> **Goal of the exercise**: Reproduce exactly the lines of this material that begin at the line with "Stir a little" and end at the line with "bookmarking is more", both included. Omit the pictures and everything else.
______________________________
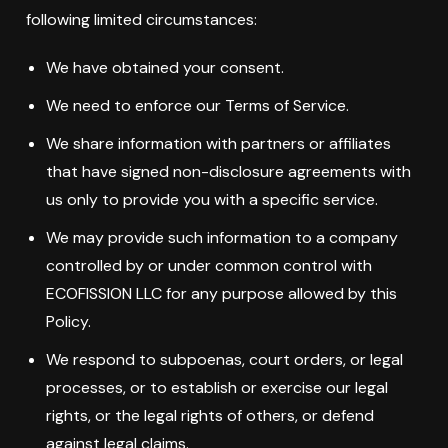
following limited circumstances:
We have obtained your consent.
We need to enforce our Terms of Service.
We share information with partners or affiliates
that have signed non-disclosure agreements with
us only to provide you with a specific service.
We may provide such information to a company
controlled by or under common control with
ECOFISSION LLC for any purpose allowed by this
Policy.
We respond to subpoenas, court orders, or legal
processes, or to establish or exercise our legal
rights, or the legal rights of others, or defend
against legal claims.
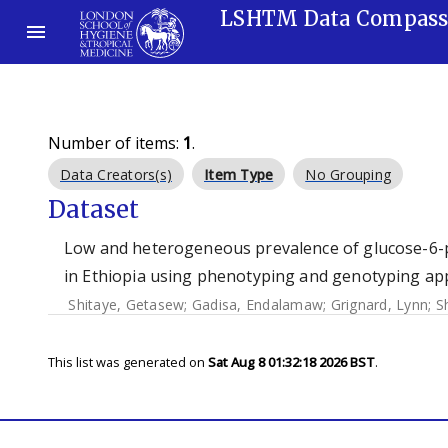
LSHTM Data Compas
Number of items:
1
.
Data Creators(s)
Item Type
No Grouping
Dataset
Low and heterogeneous prevalence of glucose-6-p
in Ethiopia using phenotyping and genotyping ap
Shitaye, Getasew
;
Gadisa, Endalamaw
;
Grignard, Lynn
;
S
This list was generated on
Sat Aug 8 01:32:18 2026 BST
.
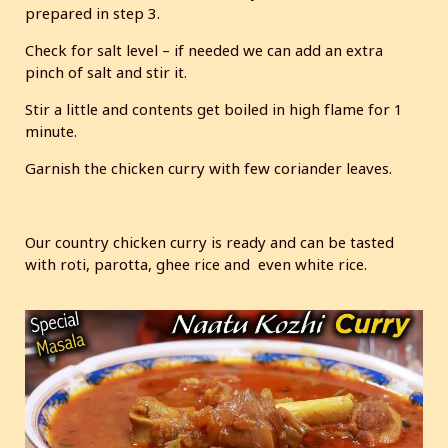
prepared in step 3.
Check for salt level – if needed we can add an extra
pinch of salt and stir it.
Stir a little and contents get boiled in high flame for 1
minute.
Garnish the chicken curry with few coriander leaves.
Our country chicken curry is ready and can be tasted
with roti, parotta, ghee rice and even white rice.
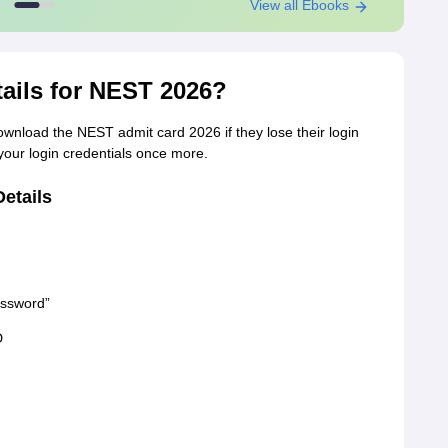
View all Ebooks
tails for NEST 2026?
ownload the NEST admit card 2026 if they lose their login
 your login credentials once more.
etails
assword”
D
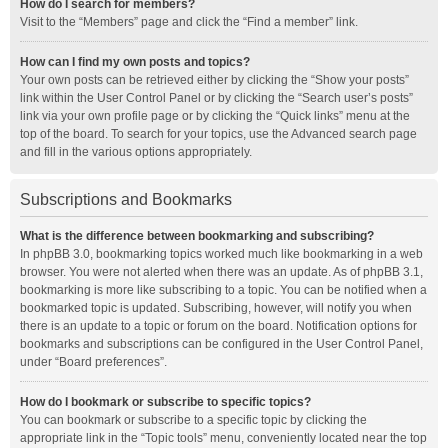
How do I search for members?
Visit to the “Members” page and click the “Find a member” link.
How can I find my own posts and topics?
Your own posts can be retrieved either by clicking the “Show your posts”
link within the User Control Panel or by clicking the “Search user’s posts”
link via your own profile page or by clicking the “Quick links” menu at the
top of the board. To search for your topics, use the Advanced search page
and fill in the various options appropriately.
Subscriptions and Bookmarks
What is the difference between bookmarking and subscribing?
In phpBB 3.0, bookmarking topics worked much like bookmarking in a web
browser. You were not alerted when there was an update. As of phpBB 3.1,
bookmarking is more like subscribing to a topic. You can be notified when a
bookmarked topic is updated. Subscribing, however, will notify you when
there is an update to a topic or forum on the board. Notification options for
bookmarks and subscriptions can be configured in the User Control Panel,
under “Board preferences”.
How do I bookmark or subscribe to specific topics?
You can bookmark or subscribe to a specific topic by clicking the
appropriate link in the “Topic tools” menu, conveniently located near the top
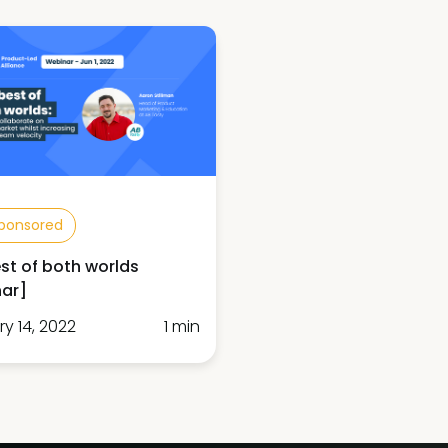
ponsored
st of both worlds
ar]
y 14, 2022
1 min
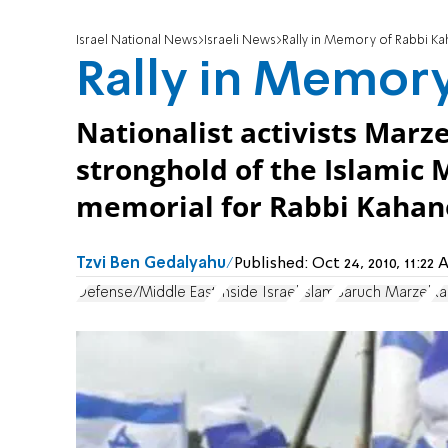
Israel National News
Israeli News
Rally in Memory of Rabbi K
Rally in Memor
Nationalist activists Marz
stronghold of the Islamic
memorial for Rabbi Kahan
Tzvi Ben Gedalyahu
Published:
Oct 24, 2010, 11:2
Defense/Middle East
Inside Israel
Islam
Baruch Marzel
Ra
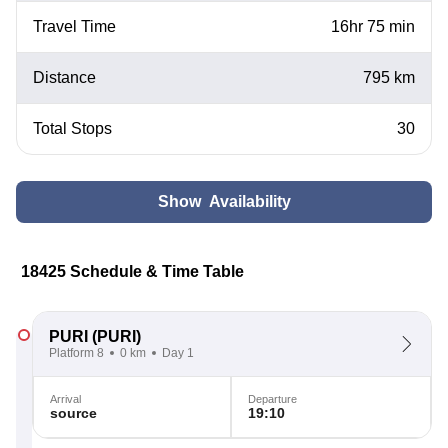
Travel Time
16hr 75 min
Distance
795 km
Total Stops
30
Show Availability
18425 Schedule & Time Table
PURI
(PURI)
Platform 8
0 km
Day 1
Arrival
Departure
source
19:10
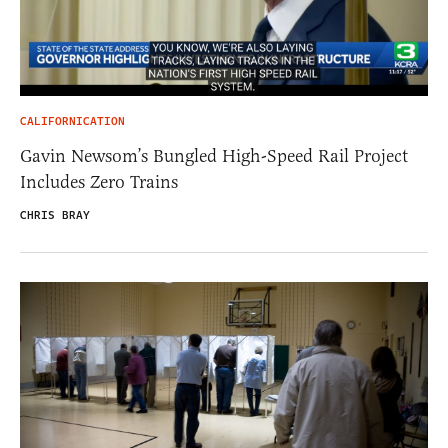
CALIFORNICATION
Gavin Newsom’s Bungled High-Speed Rail Project
Includes Zero Trains
CHRIS BRAY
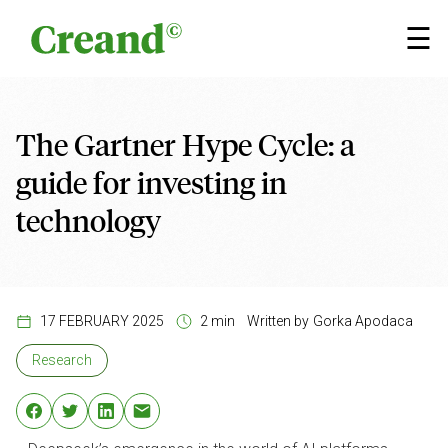
Skip to content
×
☰
The Gartner Hype Cycle: a
guide for investing in
technology
17 FEBRUARY 2025
2 min
Written by
Gorka Apodaca
Research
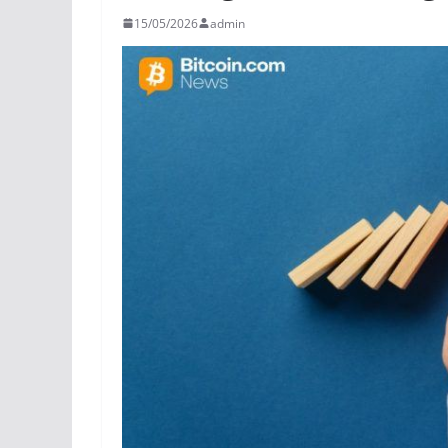
15/05/2026
admin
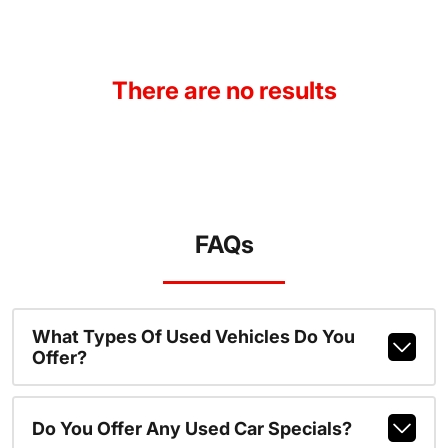
There are no results
FAQs
What Types Of Used Vehicles Do You
Offer?
Do You Offer Any Used Car Specials?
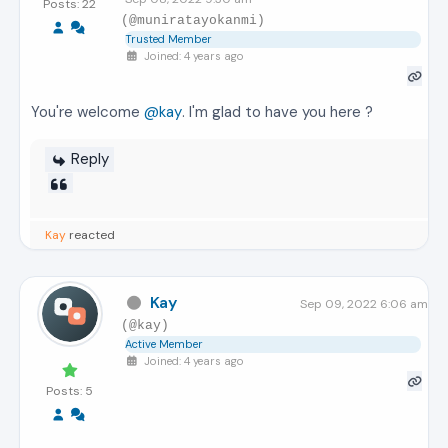
Posts: 22
(@muniratayokanmi)
Trusted Member
Joined: 4 years ago
You're welcome
@kay
. I'm glad to have you here ?
Reply
Kay
reacted
Kay
Sep 09, 2022 6:06 am
(@kay)
Active Member
Joined: 4 years ago
Posts: 5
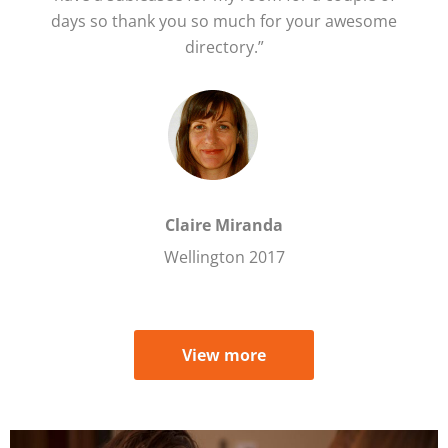
days so thank you so much for your awesome
directory.”
Claire Miranda
Wellington 2017
View more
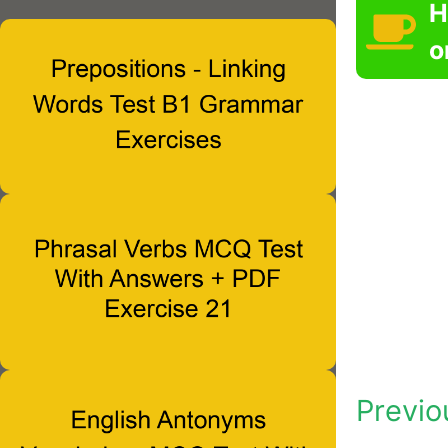
H
o
Previo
______________________________
> **Exercise result**:
Stir a little and contents get boiled in high flame for 1
minute.
Garnish the chicken curry with few coriander leaves.
Our country chicken curry is ready and can be tasted
with roti, parotta, ghee rice and even white rice.
View all Ebooks
tails for NEST 2026?
ownload the NEST admit card 2026 if they lose their login
 your login credentials once more.
etails
assword”
D
How do I search for members?
Visit to the “Members” page and click the “Find a member” link.
How can I find my own posts and topics?
Your own posts can be retrieved either by clicking the “Show your posts”
link within the User Control Panel or by clicking the “Search user’s posts”
link via your own profile page or by clicking the “Quick links” menu at the
top of the board. To search for your topics, use the Advanced search page
and fill in the various options appropriately.
Subscriptions and Bookmarks
What is the difference between bookmarking and subscribing?
In phpBB 3.0, bookmarking topics worked much like bookmarking in a web
browser. You were not alerted when there was an update. As of phpBB 3.1,
bookmarking is more like subscribing to a topic. You can be notified when a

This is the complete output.